LE CONCILE DE BOLOGNE

 

Si le Pape commit une faute en transférant le Concile à Bologne, il se vit condamné par les événements à le ramener à Trente ; ce fut une seconde faute, la translation une fois effectuée ; seulement cette dernière faute fut forcée.

La première faute ne fut pas ordonnée, dictée par lui ; les prélats qui gouvernaient la réunion de Trente, croyant faire pour le mieux, agirent d'eux-mêmes et firent prononcer la translation par les Pères du Concile[1], en sorte que, à la première nouvelle, il fut surpris de leur décision[2]. Toutefois il eut soin de cacher sa surprise et les conséquences fâcheuses que cet acte pouvait amener, car sa mort et une élection eussent apporté alors un mauvais contingent ; il fit d'autant mieux que l'opinion publique en Italie se prononçait en faveur de la translation adoptée le 11 mars 1547 et commencée le 12, au bruit de le joie de l'évêque de Scio, qui s'était écrié dès le vote : Nous évitons la servitude d'Égypte et allons en la terre promise de Bologne. Pourtant Charles-Quint, qui avait espéré faire du Concile de Trente une machine d'influence en faveur de son gouvernement d'Allemagne, se montrait irrité, et, en congédiant le nonce, déclarait qu'il savait combien le souverain pontife, un vieil entêté, disait-il, désirait retirer le Concile de Trente, qu'il croyait aux actes plus qu'aux paroles et que le Pape trompait, tantôt en se disant supérieur au Concile, tantôt en se soumettant à ses volontés.

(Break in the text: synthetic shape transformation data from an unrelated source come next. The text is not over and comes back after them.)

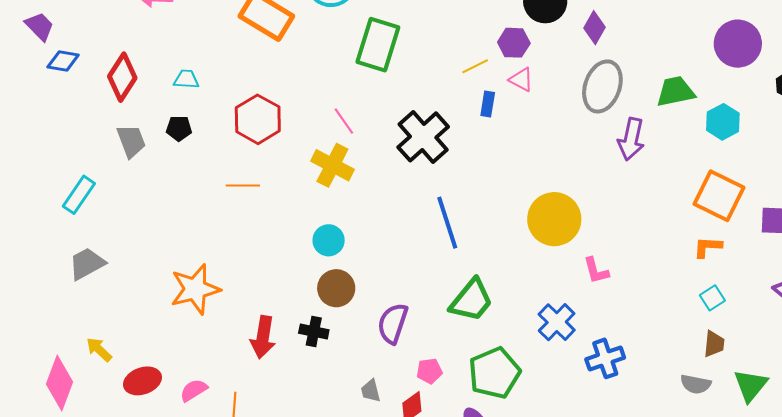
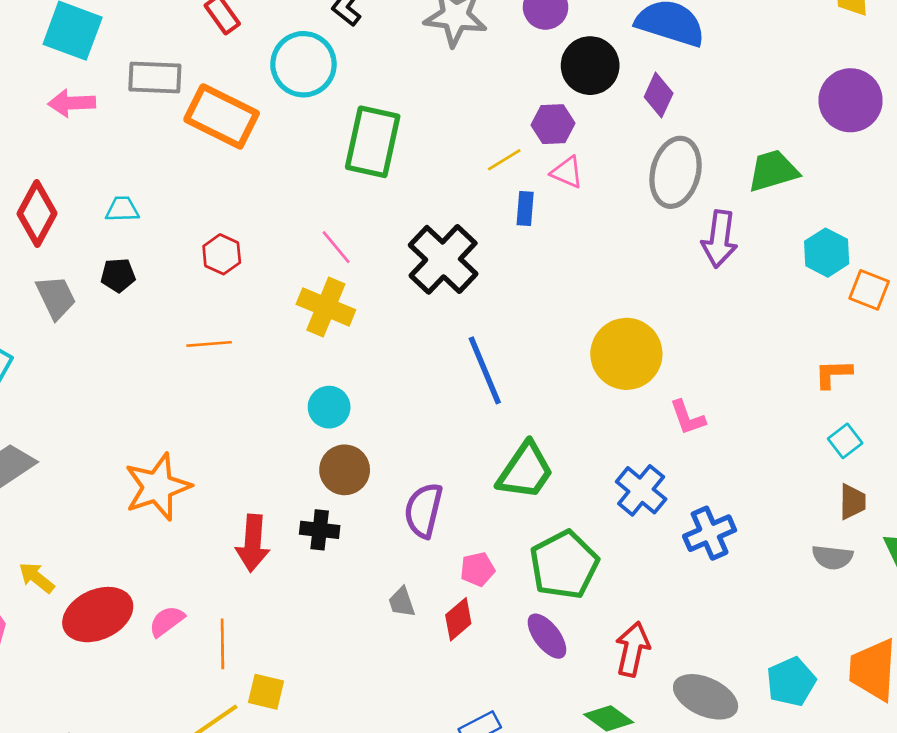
red hexagon: (258, 119) -> (222, 254), size x0.6
cyan hexagon: (723, 122) -> (827, 253), moved
orange square: (719, 196) -> (869, 290), moved, size x0.6
red ellipse: (142, 381) -> (98, 615), size x1.4

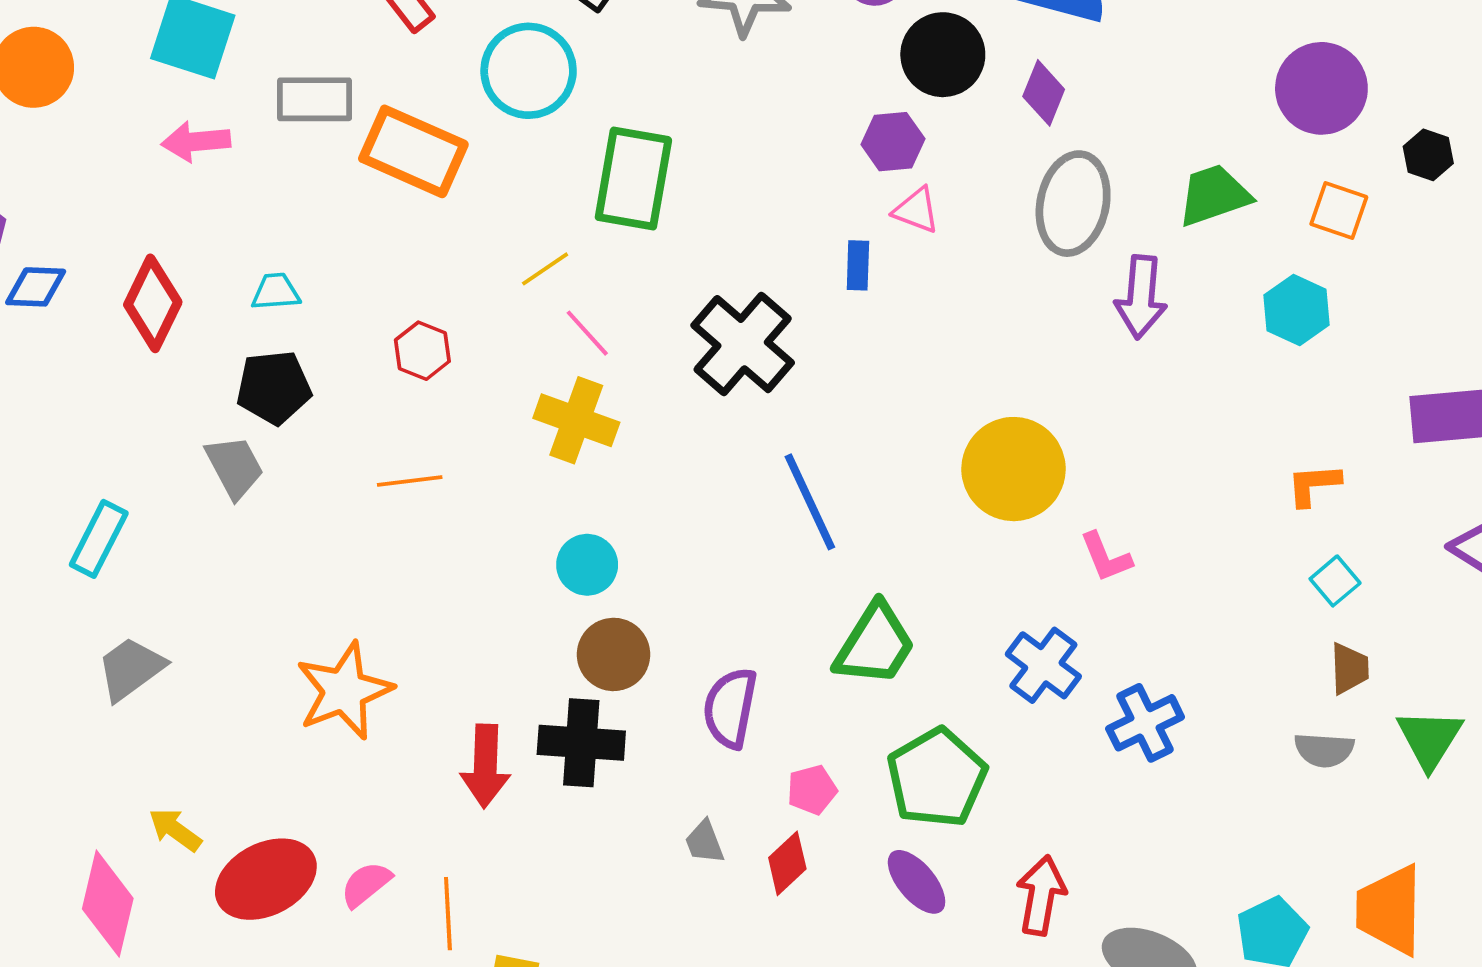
yellow line: (504, 160) -> (545, 269), moved
black pentagon: (118, 275) -> (274, 387), size x1.5
orange square: (869, 290) -> (1339, 211), moved
gray trapezoid: (56, 297) -> (234, 467), moved
black cross: (320, 530) -> (581, 743), size x1.5

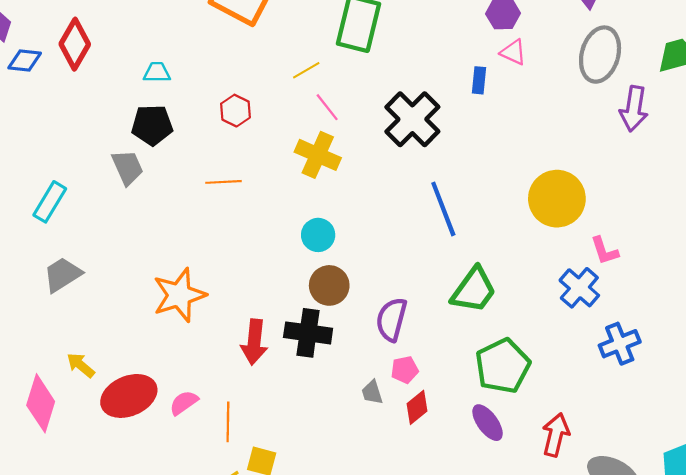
red diamond: (153, 303) -> (75, 44), moved
blue cross: (1043, 665) -> (579, 288), moved
pink pentagon: (812, 790) -> (405, 370), moved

Quinze évêques, la plupart Espagnols[3], restèrent à Trente ; par ordre de l'Empereur, une trentaine vint à Bologne ; ces derniers étaient Italiens. En vain le Saint-Père promit de payer les frais de voyage des évêques pauvres qui viendraient en cette dernière ville, en vain le Concile de Bologne invita les retardataires à venir le rejoindre, ceux-ci ne bougèrent et Bologne ne vit accourir dans ses murs qu'un seul nouveau prélat, Galeas Florimont, évêque d'Aquila.

Les congrégations qui se tinrent à Bologne eurent pour but de maintenir la validité de la translation, dont le décret fut lu en grande cérémonie dans la session du 21 avril 1547. Une session fut indiquée pour le 2 juin avec invitation aux prélats absents de se rendre à Bologne, et cette invitation déclara imprudemment combien leur absence scandalisait le peuple chrétien. Il ne fut pas répondu à ce dur appel ; l'Empereur était alors en Saxe.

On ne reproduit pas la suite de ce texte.